Bamburgh Castle Reconstruction with gsplat
Overview
This lab runs the identical Bamburgh Castle reconstruction pipeline as Lab 6 — same video source, same COLMAP/GLOMAP SfM — but replaces the original gaussian-splatting training step with gsplat, a community reimplementation under the MIT license.
The goal is two-fold: demonstrate that the license distinction does not affect reconstruction quality, and gain hands-on familiarity with gsplat's built-in evaluation output (PSNR/SSIM/LPIPS at configurable checkpoints), which the original codebase does not provide.
Prerequisites
Complete Lab 6 before running this lab.
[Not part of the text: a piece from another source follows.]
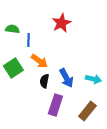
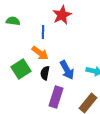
blue line: (28, 40) -> (43, 32), moved
green square: (13, 68) -> (21, 69), moved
You will be comparing outputs directly against the Lab 6 baseline.
What Changes From Lab 6
The pipeline is identical up to and including GLOMAP reconstruction:
Video download → Frame extraction → COLMAP feature extraction
→ COLMAP exhaustive matching → GLOMAP reconstruction
At the training step, gaussian-splatting/train.py is replaced with:
python gsplat_repo/examples/simple_trainer.py default \
--data_dir /content/data \
--data_factor 1 \
--result_dir /content/results/bamburgh \
--max_steps 30000 \
--eval_steps 7000 15000 30000 \
--save_steps 30000 \
--disable_viewer
gsplat reads the same COLMAP-format sparse/0/ output and writes a .ply with the identical 59-property schema.
Evaluation
Unlike the original codebase, gsplat logs PSNR, SSIM, and LPIPS to a JSON file at each --eval_steps checkpoint. §7 of the notebook parses and plots these metrics.
Reference values (Lab 6 baseline, no depth priors):
- PSNR: ~29.6 dB
- SSIM: ~0.88
- LPIPS: ~0.18
Discussion
Section §12 of the notebook poses four discussion questions connecting the hands-on pipeline to the commercial licensing considerations covered in the Module 1 license reading. Work through these after completing the reconstruction.